De tegemoetkoming voor werkzaamheden in de categorie, vermeld in artikel 5, § 1, tweede lid, 2°, van het besluit van 21 december 2018, wordt verminderd met de verkregen verbeteringspremie voor dezelfde premiewoning voor dakwerkzaamheden, vermeld in artikel 7, tweede lid, 1°, van het ministerieel besluit van 27 september 2007 tot uitvoering van het besluit van de Vlaamse Regering van 18 december 1992 houdende instelling van een aanpassingspremie en een verbeteringspremie voor woningen.
De tegemoetkoming voor werkzaamheden in de categorie, vermeld in artikel 5, § 1, tweede lid, 3°, van het besluit van 21 december 2018, wordt verminderd met de verkregen verbeteringspremie voor dezelfde premiewoning voor buitenschrijnwerk, vermeld in artikel 7, tweede lid, 2°, van het ministerieel besluit van 27 september 2007 tot uitvoering van het besluit van de Vlaamse Regering van 18 december 1992 houdende instelling van een aanpassingspremie en een verbeteringspremie voor woningen.

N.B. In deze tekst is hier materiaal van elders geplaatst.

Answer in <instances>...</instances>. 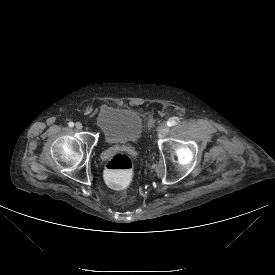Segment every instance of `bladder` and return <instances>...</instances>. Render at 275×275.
<instances>
[{
	"label": "bladder",
	"instance_id": "31cf9c89",
	"mask_svg": "<svg viewBox=\"0 0 275 275\" xmlns=\"http://www.w3.org/2000/svg\"><path fill=\"white\" fill-rule=\"evenodd\" d=\"M95 121L105 141L111 144L135 142L144 128L141 113L130 107L102 106Z\"/></svg>",
	"mask_w": 275,
	"mask_h": 275
}]
</instances>
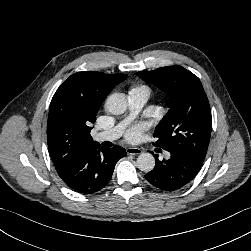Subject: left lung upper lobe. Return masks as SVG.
<instances>
[{"label":"left lung upper lobe","mask_w":251,"mask_h":251,"mask_svg":"<svg viewBox=\"0 0 251 251\" xmlns=\"http://www.w3.org/2000/svg\"><path fill=\"white\" fill-rule=\"evenodd\" d=\"M138 76L170 96V109L154 131L155 146L169 152L186 151L204 160L211 135L208 98L199 78L182 66L140 71Z\"/></svg>","instance_id":"5c2ea615"}]
</instances>
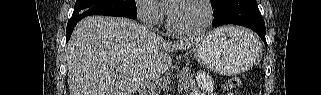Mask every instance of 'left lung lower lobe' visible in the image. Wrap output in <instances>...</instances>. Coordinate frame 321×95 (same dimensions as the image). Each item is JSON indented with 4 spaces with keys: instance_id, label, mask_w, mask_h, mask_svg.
<instances>
[{
    "instance_id": "0a47b994",
    "label": "left lung lower lobe",
    "mask_w": 321,
    "mask_h": 95,
    "mask_svg": "<svg viewBox=\"0 0 321 95\" xmlns=\"http://www.w3.org/2000/svg\"><path fill=\"white\" fill-rule=\"evenodd\" d=\"M214 9L212 25L224 24L246 26L255 31L265 44V24L258 9L256 0H222Z\"/></svg>"
}]
</instances>
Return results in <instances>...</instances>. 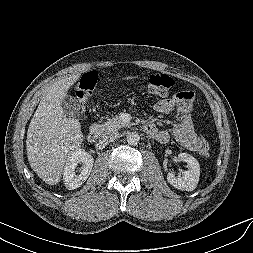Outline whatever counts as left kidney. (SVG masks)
I'll list each match as a JSON object with an SVG mask.
<instances>
[{"label":"left kidney","mask_w":253,"mask_h":253,"mask_svg":"<svg viewBox=\"0 0 253 253\" xmlns=\"http://www.w3.org/2000/svg\"><path fill=\"white\" fill-rule=\"evenodd\" d=\"M180 161L187 163L188 170L182 172V177H176L173 172H168L167 180L175 188L183 191H193L198 184L200 176L199 162L187 153L178 154Z\"/></svg>","instance_id":"obj_1"}]
</instances>
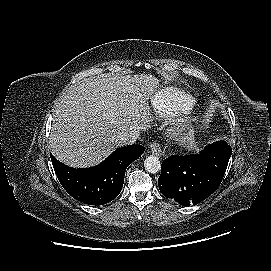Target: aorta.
<instances>
[{"label": "aorta", "instance_id": "obj_1", "mask_svg": "<svg viewBox=\"0 0 271 271\" xmlns=\"http://www.w3.org/2000/svg\"><path fill=\"white\" fill-rule=\"evenodd\" d=\"M144 167L151 174L157 173L161 169V163L158 157L150 155L144 160Z\"/></svg>", "mask_w": 271, "mask_h": 271}]
</instances>
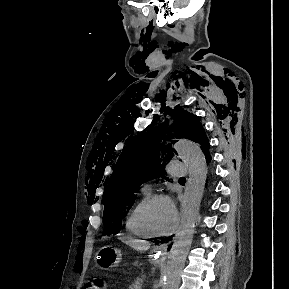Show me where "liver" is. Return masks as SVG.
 Masks as SVG:
<instances>
[{"mask_svg":"<svg viewBox=\"0 0 289 289\" xmlns=\"http://www.w3.org/2000/svg\"><path fill=\"white\" fill-rule=\"evenodd\" d=\"M125 243L137 250H147L149 248V245L147 243L139 240L130 239L125 241Z\"/></svg>","mask_w":289,"mask_h":289,"instance_id":"obj_1","label":"liver"}]
</instances>
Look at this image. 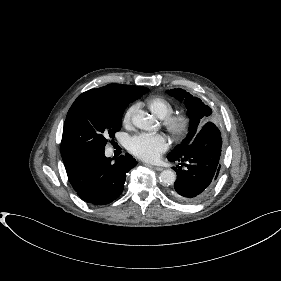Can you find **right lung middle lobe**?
Listing matches in <instances>:
<instances>
[{
	"instance_id": "1",
	"label": "right lung middle lobe",
	"mask_w": 281,
	"mask_h": 281,
	"mask_svg": "<svg viewBox=\"0 0 281 281\" xmlns=\"http://www.w3.org/2000/svg\"><path fill=\"white\" fill-rule=\"evenodd\" d=\"M141 92L135 99L147 93ZM127 102L110 101L86 91L73 103L67 114L61 142V155L65 167L81 157L104 151L107 137L121 128V119Z\"/></svg>"
}]
</instances>
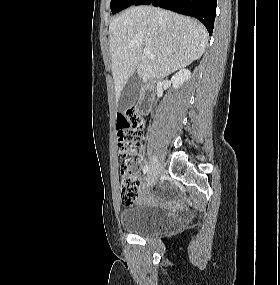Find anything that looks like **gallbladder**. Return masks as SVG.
<instances>
[{
  "label": "gallbladder",
  "instance_id": "bac80fb5",
  "mask_svg": "<svg viewBox=\"0 0 280 285\" xmlns=\"http://www.w3.org/2000/svg\"><path fill=\"white\" fill-rule=\"evenodd\" d=\"M142 88V80L138 75L133 74L126 82L123 90L121 91L118 101V111L124 112L130 106H132L140 94Z\"/></svg>",
  "mask_w": 280,
  "mask_h": 285
}]
</instances>
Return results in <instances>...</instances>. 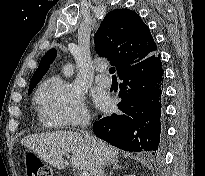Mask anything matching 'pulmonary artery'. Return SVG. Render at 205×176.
Here are the masks:
<instances>
[{"label":"pulmonary artery","mask_w":205,"mask_h":176,"mask_svg":"<svg viewBox=\"0 0 205 176\" xmlns=\"http://www.w3.org/2000/svg\"><path fill=\"white\" fill-rule=\"evenodd\" d=\"M98 70L100 73L95 77L96 83L103 87H109L112 82L108 76L103 74L104 67H100Z\"/></svg>","instance_id":"obj_1"}]
</instances>
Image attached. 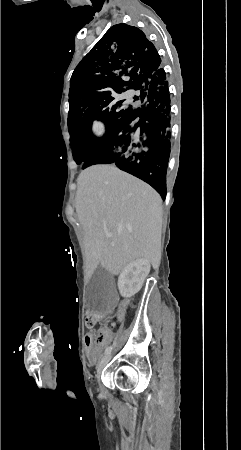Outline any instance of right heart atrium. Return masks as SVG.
I'll list each match as a JSON object with an SVG mask.
<instances>
[{"label": "right heart atrium", "mask_w": 241, "mask_h": 450, "mask_svg": "<svg viewBox=\"0 0 241 450\" xmlns=\"http://www.w3.org/2000/svg\"><path fill=\"white\" fill-rule=\"evenodd\" d=\"M94 130L96 131V137H100V133L104 131V123L102 121L96 120L93 123Z\"/></svg>", "instance_id": "1"}]
</instances>
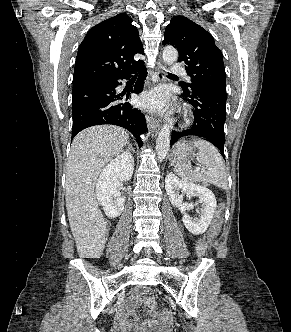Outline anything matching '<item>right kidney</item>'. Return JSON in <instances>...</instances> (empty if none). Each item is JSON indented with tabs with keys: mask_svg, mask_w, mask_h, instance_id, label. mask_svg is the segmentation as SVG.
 <instances>
[{
	"mask_svg": "<svg viewBox=\"0 0 291 332\" xmlns=\"http://www.w3.org/2000/svg\"><path fill=\"white\" fill-rule=\"evenodd\" d=\"M132 159L129 152L116 156L96 183L97 200L109 218L120 216L124 209L125 198L121 196L119 184L123 180H130L133 172Z\"/></svg>",
	"mask_w": 291,
	"mask_h": 332,
	"instance_id": "1",
	"label": "right kidney"
}]
</instances>
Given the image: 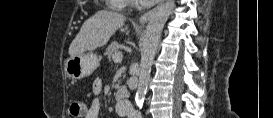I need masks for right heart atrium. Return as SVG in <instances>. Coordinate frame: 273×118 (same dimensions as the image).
<instances>
[{
  "label": "right heart atrium",
  "instance_id": "d8ad5b80",
  "mask_svg": "<svg viewBox=\"0 0 273 118\" xmlns=\"http://www.w3.org/2000/svg\"><path fill=\"white\" fill-rule=\"evenodd\" d=\"M126 3H127L128 6H131L133 4V1L132 0H128V1H126Z\"/></svg>",
  "mask_w": 273,
  "mask_h": 118
}]
</instances>
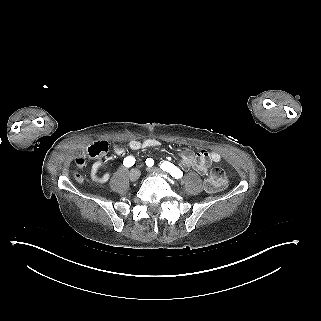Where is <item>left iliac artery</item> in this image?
<instances>
[{"instance_id": "obj_1", "label": "left iliac artery", "mask_w": 321, "mask_h": 321, "mask_svg": "<svg viewBox=\"0 0 321 321\" xmlns=\"http://www.w3.org/2000/svg\"><path fill=\"white\" fill-rule=\"evenodd\" d=\"M146 165L151 167L154 165V160L151 158L146 159ZM163 171L170 173V175L176 179H180L183 176L182 171L177 168L175 165L165 161L159 165Z\"/></svg>"}]
</instances>
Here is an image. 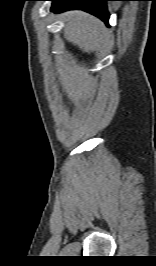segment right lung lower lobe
Returning <instances> with one entry per match:
<instances>
[{"mask_svg":"<svg viewBox=\"0 0 156 266\" xmlns=\"http://www.w3.org/2000/svg\"><path fill=\"white\" fill-rule=\"evenodd\" d=\"M52 1V10L62 12L71 9H81L89 12L108 23L109 14L106 2L109 0H48Z\"/></svg>","mask_w":156,"mask_h":266,"instance_id":"obj_1","label":"right lung lower lobe"}]
</instances>
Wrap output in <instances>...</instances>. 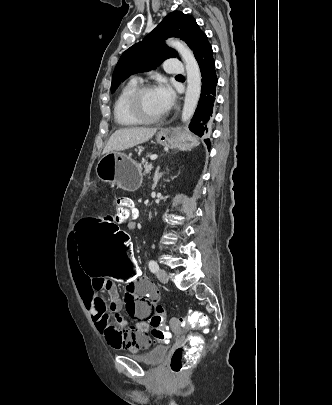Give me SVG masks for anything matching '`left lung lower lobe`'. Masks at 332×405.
<instances>
[{
  "mask_svg": "<svg viewBox=\"0 0 332 405\" xmlns=\"http://www.w3.org/2000/svg\"><path fill=\"white\" fill-rule=\"evenodd\" d=\"M199 68L202 75L201 97L189 125V128L198 136L207 135L213 122L217 77L215 73V61L210 44L204 47L197 57ZM208 148L210 147L209 139H204Z\"/></svg>",
  "mask_w": 332,
  "mask_h": 405,
  "instance_id": "1",
  "label": "left lung lower lobe"
}]
</instances>
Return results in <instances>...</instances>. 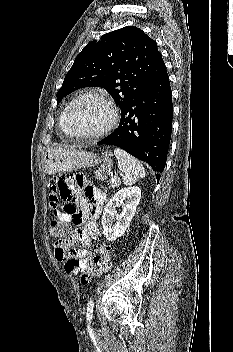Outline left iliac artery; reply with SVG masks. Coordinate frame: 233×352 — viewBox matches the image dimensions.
<instances>
[{"instance_id": "1", "label": "left iliac artery", "mask_w": 233, "mask_h": 352, "mask_svg": "<svg viewBox=\"0 0 233 352\" xmlns=\"http://www.w3.org/2000/svg\"><path fill=\"white\" fill-rule=\"evenodd\" d=\"M93 307H94V301L91 299L89 302H88V305H87V313H86V317H87V320L88 321H91L92 320V316H93Z\"/></svg>"}]
</instances>
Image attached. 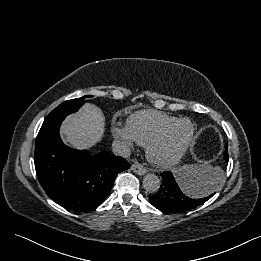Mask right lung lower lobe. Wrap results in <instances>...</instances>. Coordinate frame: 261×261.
Masks as SVG:
<instances>
[{
  "label": "right lung lower lobe",
  "instance_id": "right-lung-lower-lobe-1",
  "mask_svg": "<svg viewBox=\"0 0 261 261\" xmlns=\"http://www.w3.org/2000/svg\"><path fill=\"white\" fill-rule=\"evenodd\" d=\"M64 116L44 120L36 138L34 162L46 194L61 206L88 212L109 195L118 173L130 168L107 151L90 155L66 146L59 135Z\"/></svg>",
  "mask_w": 261,
  "mask_h": 261
}]
</instances>
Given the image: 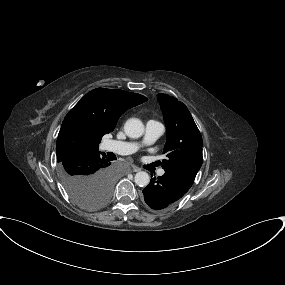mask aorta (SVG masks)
Segmentation results:
<instances>
[{
    "label": "aorta",
    "mask_w": 285,
    "mask_h": 285,
    "mask_svg": "<svg viewBox=\"0 0 285 285\" xmlns=\"http://www.w3.org/2000/svg\"><path fill=\"white\" fill-rule=\"evenodd\" d=\"M124 132L130 138H139L144 134V125L137 118H130L124 124ZM135 183L140 187H145L150 182V177L147 172L140 171L136 173Z\"/></svg>",
    "instance_id": "obj_1"
}]
</instances>
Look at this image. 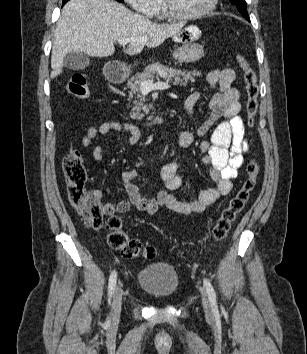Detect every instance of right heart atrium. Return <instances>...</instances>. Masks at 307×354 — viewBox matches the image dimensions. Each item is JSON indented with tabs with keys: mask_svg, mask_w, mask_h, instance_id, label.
Listing matches in <instances>:
<instances>
[{
	"mask_svg": "<svg viewBox=\"0 0 307 354\" xmlns=\"http://www.w3.org/2000/svg\"><path fill=\"white\" fill-rule=\"evenodd\" d=\"M125 2L135 11L148 17L156 15L161 6L160 0H125Z\"/></svg>",
	"mask_w": 307,
	"mask_h": 354,
	"instance_id": "right-heart-atrium-1",
	"label": "right heart atrium"
}]
</instances>
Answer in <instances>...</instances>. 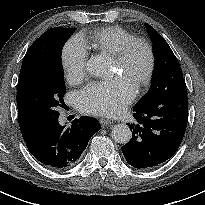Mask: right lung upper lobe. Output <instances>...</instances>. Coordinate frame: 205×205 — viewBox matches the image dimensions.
<instances>
[{"label": "right lung upper lobe", "instance_id": "cb5924a9", "mask_svg": "<svg viewBox=\"0 0 205 205\" xmlns=\"http://www.w3.org/2000/svg\"><path fill=\"white\" fill-rule=\"evenodd\" d=\"M52 29L47 30L45 33H43L28 49L26 52V55L24 57L19 80L24 75L27 67L31 63L35 51L41 46L42 42L46 40L48 35L52 32ZM17 108H18V122L20 126V130L22 132L23 139L25 140L29 134L38 126L40 125L39 122H37L30 114L29 112L23 107L21 104L19 97L17 95Z\"/></svg>", "mask_w": 205, "mask_h": 205}]
</instances>
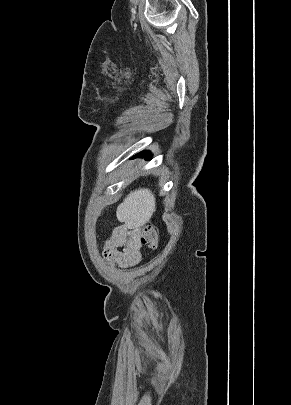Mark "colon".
Segmentation results:
<instances>
[{
    "label": "colon",
    "mask_w": 291,
    "mask_h": 405,
    "mask_svg": "<svg viewBox=\"0 0 291 405\" xmlns=\"http://www.w3.org/2000/svg\"><path fill=\"white\" fill-rule=\"evenodd\" d=\"M140 241L149 249H156L158 246L157 229L150 224H146L139 229Z\"/></svg>",
    "instance_id": "colon-1"
}]
</instances>
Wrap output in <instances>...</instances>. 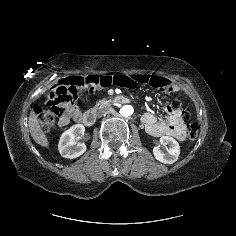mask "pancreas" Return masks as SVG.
<instances>
[{
    "mask_svg": "<svg viewBox=\"0 0 236 236\" xmlns=\"http://www.w3.org/2000/svg\"><path fill=\"white\" fill-rule=\"evenodd\" d=\"M106 103L105 100H100L97 104V107L103 106Z\"/></svg>",
    "mask_w": 236,
    "mask_h": 236,
    "instance_id": "1",
    "label": "pancreas"
}]
</instances>
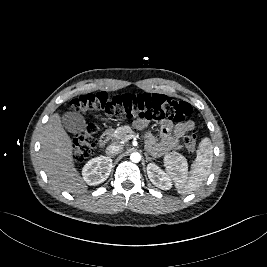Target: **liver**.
<instances>
[{
  "instance_id": "1",
  "label": "liver",
  "mask_w": 267,
  "mask_h": 267,
  "mask_svg": "<svg viewBox=\"0 0 267 267\" xmlns=\"http://www.w3.org/2000/svg\"><path fill=\"white\" fill-rule=\"evenodd\" d=\"M72 140L58 113L50 116L41 137L40 162L50 183L68 193H83L87 185L74 165Z\"/></svg>"
}]
</instances>
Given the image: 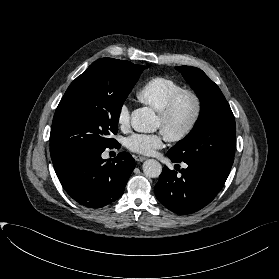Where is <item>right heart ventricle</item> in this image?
Masks as SVG:
<instances>
[{
	"instance_id": "1",
	"label": "right heart ventricle",
	"mask_w": 279,
	"mask_h": 279,
	"mask_svg": "<svg viewBox=\"0 0 279 279\" xmlns=\"http://www.w3.org/2000/svg\"><path fill=\"white\" fill-rule=\"evenodd\" d=\"M181 89L176 81L157 76L149 79L138 91V98L156 112H160L166 105L169 97Z\"/></svg>"
}]
</instances>
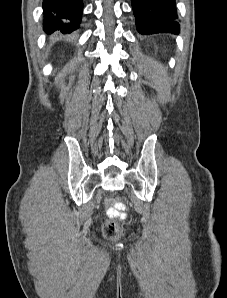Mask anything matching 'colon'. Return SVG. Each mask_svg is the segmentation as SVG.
Wrapping results in <instances>:
<instances>
[{
  "label": "colon",
  "mask_w": 227,
  "mask_h": 298,
  "mask_svg": "<svg viewBox=\"0 0 227 298\" xmlns=\"http://www.w3.org/2000/svg\"><path fill=\"white\" fill-rule=\"evenodd\" d=\"M124 217L122 205L116 203L107 210V219L103 224L102 232L107 240L115 241L123 235L121 220Z\"/></svg>",
  "instance_id": "obj_1"
}]
</instances>
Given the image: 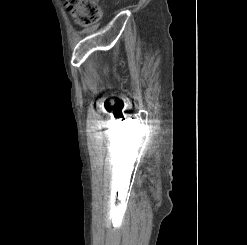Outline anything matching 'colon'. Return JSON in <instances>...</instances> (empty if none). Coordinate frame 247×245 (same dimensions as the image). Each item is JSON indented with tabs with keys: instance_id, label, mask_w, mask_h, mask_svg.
<instances>
[{
	"instance_id": "obj_1",
	"label": "colon",
	"mask_w": 247,
	"mask_h": 245,
	"mask_svg": "<svg viewBox=\"0 0 247 245\" xmlns=\"http://www.w3.org/2000/svg\"><path fill=\"white\" fill-rule=\"evenodd\" d=\"M75 22L88 26L98 22L102 17L99 0H63Z\"/></svg>"
}]
</instances>
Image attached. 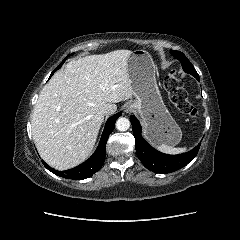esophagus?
<instances>
[{
  "label": "esophagus",
  "mask_w": 240,
  "mask_h": 240,
  "mask_svg": "<svg viewBox=\"0 0 240 240\" xmlns=\"http://www.w3.org/2000/svg\"><path fill=\"white\" fill-rule=\"evenodd\" d=\"M134 105L133 104H128V105H126V107H125V113H132V112H134Z\"/></svg>",
  "instance_id": "1"
}]
</instances>
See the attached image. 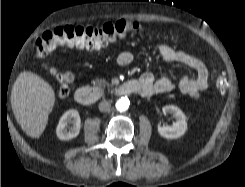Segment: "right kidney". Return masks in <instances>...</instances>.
Segmentation results:
<instances>
[{
    "label": "right kidney",
    "instance_id": "obj_1",
    "mask_svg": "<svg viewBox=\"0 0 245 187\" xmlns=\"http://www.w3.org/2000/svg\"><path fill=\"white\" fill-rule=\"evenodd\" d=\"M73 123V127L67 130V124ZM81 127L79 112L75 109L66 111L59 120L56 128L57 137L60 140H71L78 136Z\"/></svg>",
    "mask_w": 245,
    "mask_h": 187
}]
</instances>
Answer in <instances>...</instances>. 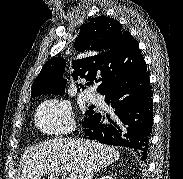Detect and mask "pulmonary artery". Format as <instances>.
<instances>
[{"label": "pulmonary artery", "mask_w": 183, "mask_h": 179, "mask_svg": "<svg viewBox=\"0 0 183 179\" xmlns=\"http://www.w3.org/2000/svg\"><path fill=\"white\" fill-rule=\"evenodd\" d=\"M88 99L92 102V103H96V104H100L102 103V96L97 94V93H90L88 95Z\"/></svg>", "instance_id": "pulmonary-artery-1"}]
</instances>
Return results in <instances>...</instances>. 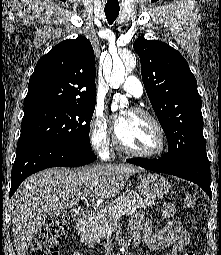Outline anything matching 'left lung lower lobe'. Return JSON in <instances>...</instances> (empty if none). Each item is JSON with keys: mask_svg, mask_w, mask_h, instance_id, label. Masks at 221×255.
<instances>
[{"mask_svg": "<svg viewBox=\"0 0 221 255\" xmlns=\"http://www.w3.org/2000/svg\"><path fill=\"white\" fill-rule=\"evenodd\" d=\"M127 162L139 165L148 170L174 175L199 185L210 198V165L206 152L195 153L183 157L178 161H169L164 157L160 159H127Z\"/></svg>", "mask_w": 221, "mask_h": 255, "instance_id": "left-lung-lower-lobe-1", "label": "left lung lower lobe"}]
</instances>
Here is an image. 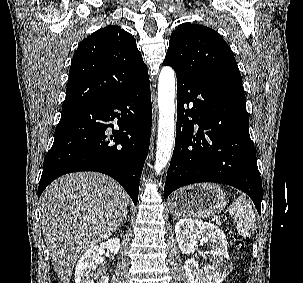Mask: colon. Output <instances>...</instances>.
<instances>
[{
    "label": "colon",
    "instance_id": "5ec220e1",
    "mask_svg": "<svg viewBox=\"0 0 303 283\" xmlns=\"http://www.w3.org/2000/svg\"><path fill=\"white\" fill-rule=\"evenodd\" d=\"M236 246L238 249H242L244 247V243L242 240H237Z\"/></svg>",
    "mask_w": 303,
    "mask_h": 283
}]
</instances>
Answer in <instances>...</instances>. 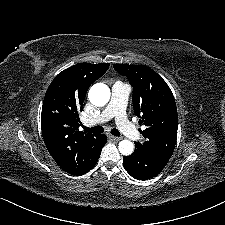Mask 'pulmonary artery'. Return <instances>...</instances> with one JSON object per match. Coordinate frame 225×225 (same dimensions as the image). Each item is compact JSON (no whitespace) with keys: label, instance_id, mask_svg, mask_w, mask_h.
Here are the masks:
<instances>
[{"label":"pulmonary artery","instance_id":"1","mask_svg":"<svg viewBox=\"0 0 225 225\" xmlns=\"http://www.w3.org/2000/svg\"><path fill=\"white\" fill-rule=\"evenodd\" d=\"M130 91V85L116 82L112 87V95L109 104L96 119L86 120L85 124L91 126L96 123L106 122L112 117H115L121 129L126 131L132 139H136L138 137V132L133 128L126 114V104Z\"/></svg>","mask_w":225,"mask_h":225}]
</instances>
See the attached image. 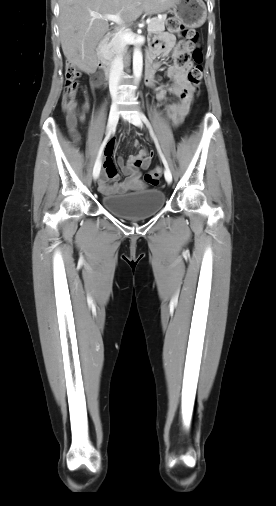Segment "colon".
<instances>
[{"label":"colon","mask_w":276,"mask_h":506,"mask_svg":"<svg viewBox=\"0 0 276 506\" xmlns=\"http://www.w3.org/2000/svg\"><path fill=\"white\" fill-rule=\"evenodd\" d=\"M167 29L172 33H177L179 36L187 40V47L192 52L193 66L187 73V79L191 85L198 89L203 75V46L198 41V35L194 31H187L183 29L180 21L171 17L167 21ZM80 71L73 65L66 66V81L62 97V108L66 116V120L70 132L75 140L78 139V134L75 130L79 110L77 107V92L79 86ZM161 177V170L159 168L153 169L144 175V180L152 185L159 183Z\"/></svg>","instance_id":"5ec220e1"}]
</instances>
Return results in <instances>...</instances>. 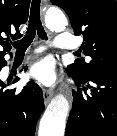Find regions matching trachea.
Masks as SVG:
<instances>
[{"label": "trachea", "mask_w": 117, "mask_h": 136, "mask_svg": "<svg viewBox=\"0 0 117 136\" xmlns=\"http://www.w3.org/2000/svg\"><path fill=\"white\" fill-rule=\"evenodd\" d=\"M40 3L41 0H32L26 34L21 40L12 42L13 47L16 48L17 51H25L35 38L36 32L39 38L43 40L47 39L46 32L40 20Z\"/></svg>", "instance_id": "1"}]
</instances>
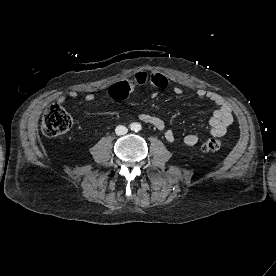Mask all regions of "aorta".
<instances>
[{"mask_svg": "<svg viewBox=\"0 0 276 276\" xmlns=\"http://www.w3.org/2000/svg\"><path fill=\"white\" fill-rule=\"evenodd\" d=\"M132 130L139 131L141 129L140 123H133L131 126Z\"/></svg>", "mask_w": 276, "mask_h": 276, "instance_id": "1", "label": "aorta"}]
</instances>
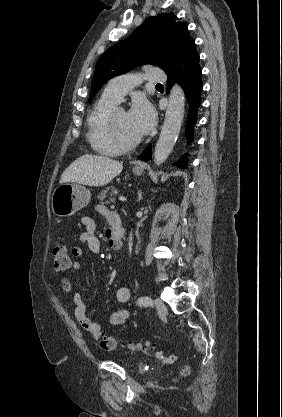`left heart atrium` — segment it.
<instances>
[{"label": "left heart atrium", "instance_id": "obj_1", "mask_svg": "<svg viewBox=\"0 0 282 417\" xmlns=\"http://www.w3.org/2000/svg\"><path fill=\"white\" fill-rule=\"evenodd\" d=\"M128 117L131 127L138 135L150 131L155 122L154 110L146 101L136 102Z\"/></svg>", "mask_w": 282, "mask_h": 417}]
</instances>
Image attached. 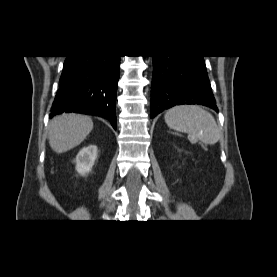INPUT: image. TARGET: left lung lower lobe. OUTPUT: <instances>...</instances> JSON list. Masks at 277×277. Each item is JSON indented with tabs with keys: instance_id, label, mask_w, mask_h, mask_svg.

De tegemoetkoming voor werkzaamheden in de categorie, vermeld in artikel 5, § 1, tweede lid, 4°, van het besluit van 21 december 2018, wordt verminderd met de verkregen verbeteringspremie voor dezelfde premiewoning voor de werkzaamheden vermeld in artikel 7, tweede lid, 5°, 6° en 7°, van het ministerieel besluit van 27 september 2007 tot uitvoering van het besluit van de Vlaamse Regering van 18 december 1992 houdende instelling van een aanpassingspremie en een verbeteringspremie voor woningen. HOOFDSTUK 3. - Voorwaarden met betrekking tot de uitgevoerde werkzaamheden
Art. 7.De werkzaamheden, vermeld in artikel 5, § 1, tweede lid, van het besluit van 21 december 2018, zijn subsidiabel als het werkzaamheden betreft waarbij het bouwonderdeel gerenoveerd, verbeterd of vervangen wordt, of aangebracht wordt als het nog niet aanwezig was.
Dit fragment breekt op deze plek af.